Confident Girls, Courageous Women

Posted by Dr. Beth Reaves

It’s Friday morning, and I’m headed to morning assembly with our elementary girls, who are rather boisterous as they file past me in the hall. Fridays are Sister Advisory Set (SAS) days when our girls meet in their SAS groups to work on a fun, team-building project often times competing with the other groups. Most of the girls are wearing neon knee-highs – pink, orange, green, purple, blue, and yellow – the colors of their SAS groups. I’m looking forward to this assembly; it’s been a long week for me, and I’m already feeling a lift from the girls’ heightened energy. I know the energy is similarly high at our middle school campus, where the girls are about to start their House meetings. It’s hard to feel dispirited on a Friday at WSG. Our girls are buzzing with excitement and the feeling of camaraderie is contagious.

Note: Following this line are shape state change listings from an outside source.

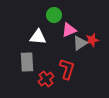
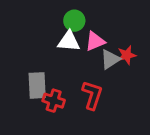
white triangle: (38, 37) -> (69, 41), moved
red cross: (46, 79) -> (54, 101), moved, turned -35

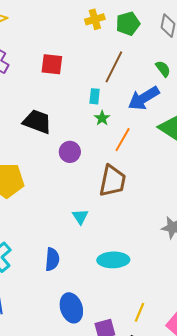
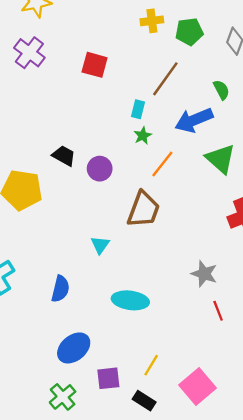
black trapezoid: (37, 122) -> (64, 156), moved, size x0.7
blue ellipse: (71, 308) -> (74, 348), turned 60

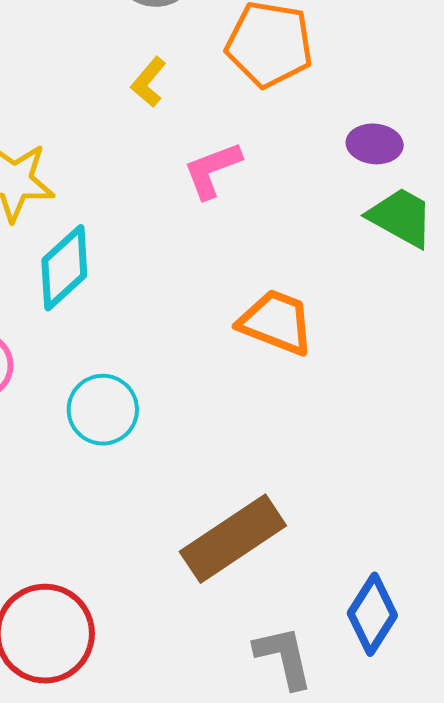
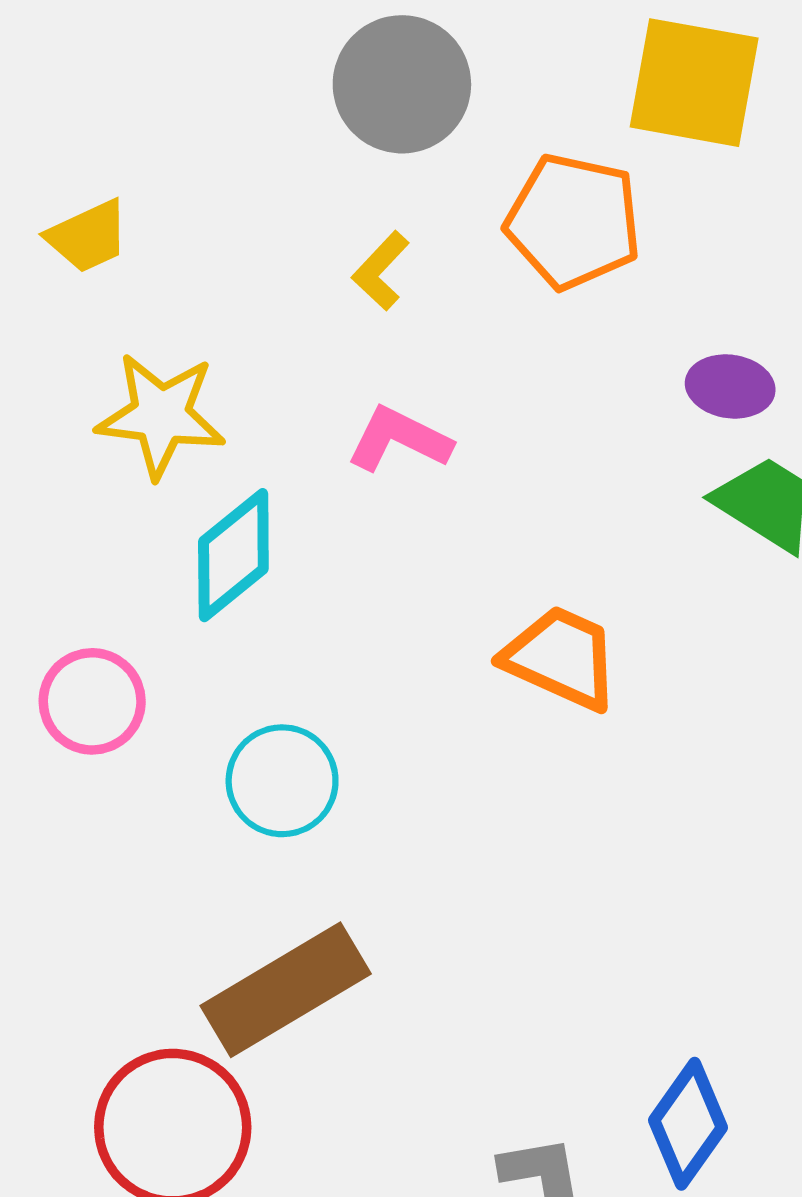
pink L-shape: (212, 170) -> (399, 439), moved, turned 44
brown rectangle: (233, 539) -> (286, 990), moved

As I look around the assembly room and watch the girls laugh and throw their arms around one another, I’m struck by their confidence and uninhibited joy. This atmosphere, this feeling of sisterhood and fellowship, this is why I came to the Washington School for Girls. I often marvel at the vision of the school’s founders – to educate and empower the most marginalized girls by placing them in an environment that reinforces an unwavering belief in their abilities, their potential, and their importance. The school was founded at a time when the country was collectively obsessed with the plight of minority boys from low-income homes. In DC, educational and support services for boys in low-income communities were started to address this plight, and yet there seemed to be no concern for girls facing the same racial and economic gaps in addition to the gender gap. WSG’s founders saw this as a grievous oversight considering the high school drop-out rate for girls in the same communities. And so, the Washington School for Girls opened its doors, free of charge, to any and all girls who need it.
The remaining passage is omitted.